:: Provided data ::
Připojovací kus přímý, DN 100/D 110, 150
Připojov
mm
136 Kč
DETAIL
--
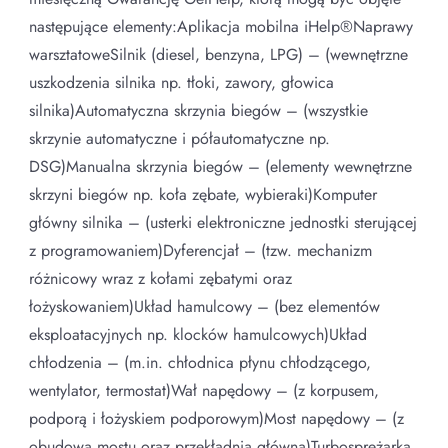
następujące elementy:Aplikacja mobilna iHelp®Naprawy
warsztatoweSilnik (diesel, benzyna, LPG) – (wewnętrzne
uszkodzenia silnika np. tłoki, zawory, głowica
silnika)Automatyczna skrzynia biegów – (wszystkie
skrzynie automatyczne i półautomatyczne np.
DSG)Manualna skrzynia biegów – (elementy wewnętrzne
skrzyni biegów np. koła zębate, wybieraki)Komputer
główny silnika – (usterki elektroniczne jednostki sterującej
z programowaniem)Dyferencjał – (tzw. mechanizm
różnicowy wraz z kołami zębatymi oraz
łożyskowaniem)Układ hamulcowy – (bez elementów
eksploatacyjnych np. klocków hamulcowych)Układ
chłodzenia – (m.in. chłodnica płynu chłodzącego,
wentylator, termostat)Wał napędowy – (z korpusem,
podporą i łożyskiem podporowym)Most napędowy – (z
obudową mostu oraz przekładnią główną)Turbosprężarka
* * *
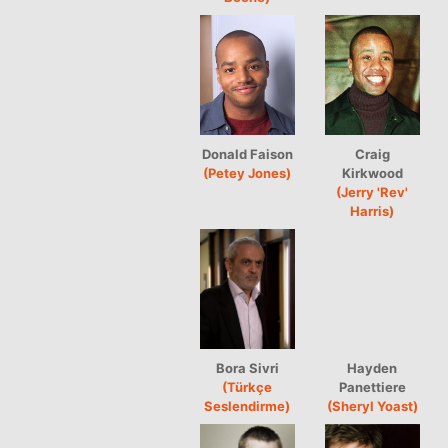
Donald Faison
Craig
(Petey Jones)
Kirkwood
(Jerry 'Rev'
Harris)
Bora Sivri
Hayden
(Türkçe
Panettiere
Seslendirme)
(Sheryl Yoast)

:: What is being asked ::
Beginning with the line containing "podporą i łożyskiem" in the material above, copy every line exactly until you have copied the line containing "obudową mostu oraz".

:: Task result ::
podporą i łożyskiem podporowym)Most napędowy – (z
obudową mostu oraz przekładnią główną)Turbosprężarka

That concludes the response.